INSTRUCTIONS TO FOLLOW.
Nothing in the records may be dropped or altered when you repeat them.

(Collection entries)
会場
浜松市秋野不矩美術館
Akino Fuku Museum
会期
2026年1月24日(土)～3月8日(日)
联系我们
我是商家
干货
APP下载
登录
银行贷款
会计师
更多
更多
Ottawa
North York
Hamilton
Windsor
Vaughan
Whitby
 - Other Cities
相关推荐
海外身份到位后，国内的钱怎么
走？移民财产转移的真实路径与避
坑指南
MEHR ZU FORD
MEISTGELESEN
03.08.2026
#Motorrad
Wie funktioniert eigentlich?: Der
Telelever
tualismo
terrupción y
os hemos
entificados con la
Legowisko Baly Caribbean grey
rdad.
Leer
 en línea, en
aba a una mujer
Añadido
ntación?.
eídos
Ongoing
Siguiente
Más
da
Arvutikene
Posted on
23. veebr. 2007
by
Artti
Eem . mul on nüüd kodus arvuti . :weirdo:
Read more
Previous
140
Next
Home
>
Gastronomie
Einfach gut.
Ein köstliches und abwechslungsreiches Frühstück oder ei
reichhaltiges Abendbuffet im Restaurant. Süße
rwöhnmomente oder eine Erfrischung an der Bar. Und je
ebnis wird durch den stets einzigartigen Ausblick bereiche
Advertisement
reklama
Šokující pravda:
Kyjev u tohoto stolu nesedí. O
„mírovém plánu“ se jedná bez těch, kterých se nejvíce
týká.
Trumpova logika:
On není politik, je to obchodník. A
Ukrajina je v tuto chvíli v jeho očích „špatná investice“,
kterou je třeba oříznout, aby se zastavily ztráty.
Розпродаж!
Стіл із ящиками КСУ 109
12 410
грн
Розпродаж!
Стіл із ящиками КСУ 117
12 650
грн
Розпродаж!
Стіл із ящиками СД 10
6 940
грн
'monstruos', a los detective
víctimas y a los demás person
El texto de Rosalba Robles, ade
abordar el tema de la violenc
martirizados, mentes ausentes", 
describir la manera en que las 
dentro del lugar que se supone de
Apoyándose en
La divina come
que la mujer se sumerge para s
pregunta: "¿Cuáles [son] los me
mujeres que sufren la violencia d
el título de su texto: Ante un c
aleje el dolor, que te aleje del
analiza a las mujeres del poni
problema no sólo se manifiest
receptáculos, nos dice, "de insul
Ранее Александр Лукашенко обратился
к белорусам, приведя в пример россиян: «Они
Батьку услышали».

EXERCISE OUTPUT.
会場
浜松市秋野不矩美術館
Akino Fuku Museum
会期
2026年1月24日(土)～3月8日(日)
联系我们
我是商家
干货
APP下载
登录
银行贷款
会计师
更多
更多
Ottawa
North York
Hamilton
Windsor
Vaughan
Whitby
 - Other Cities
相关推荐
海外身份到位后，国内的钱怎么
走？移民财产转移的真实路径与避
坑指南
MEHR ZU FORD
MEISTGELESEN
03.08.2026
#Motorrad
Wie funktioniert eigentlich?: Der
Telelever
tualismo
terrupción y
os hemos
entificados con la
Legowisko Baly Caribbean grey
rdad.
Leer
 en línea, en
aba a una mujer
Añadido
ntación?.
eídos
Ongoing
Siguiente
Más
da
Arvutikene
Posted on
23. veebr. 2007
by
Artti
Eem . mul on nüüd kodus arvuti . :weirdo:
Read more
Previous
140
Next
Home
>
Gastronomie
Einfach gut.
Ein köstliches und abwechslungsreiches Frühstück oder ei
reichhaltiges Abendbuffet im Restaurant. Süße
rwöhnmomente oder eine Erfrischung an der Bar. Und je
ebnis wird durch den stets einzigartigen Ausblick bereiche
Advertisement
reklama
Šokující pravda:
Kyjev u tohoto stolu nesedí. O
„mírovém plánu“ se jedná bez těch, kterých se nejvíce
týká.
Trumpova logika:
On není politik, je to obchodník. A
Ukrajina je v tuto chvíli v jeho očích „špatná investice“,
kterou je třeba oříznout, aby se zastavily ztráty.
Розпродаж!
Стіл із ящиками КСУ 109
12 410
грн
Розпродаж!
Стіл із ящиками КСУ 117
12 650
грн
Розпродаж!
Стіл із ящиками СД 10
6 940
грн
'monstruos', a los detective
víctimas y a los demás person
El texto de Rosalba Robles, ade
abordar el tema de la violenc
martirizados, mentes ausentes", 
describir la manera en que las 
dentro del lugar que se supone de
Apoyándose en
La divina come
que la mujer se sumerge para s
pregunta: "¿Cuáles [son] los me
mujeres que sufren la violencia d
el título de su texto: Ante un c
aleje el dolor, que te aleje del
analiza a las mujeres del poni
problema no sólo se manifiest
receptáculos, nos dice, "de insul
Ранее Александр Лукашенко обратился
к белорусам, приведя в пример россиян: «Они
Батьку услышали».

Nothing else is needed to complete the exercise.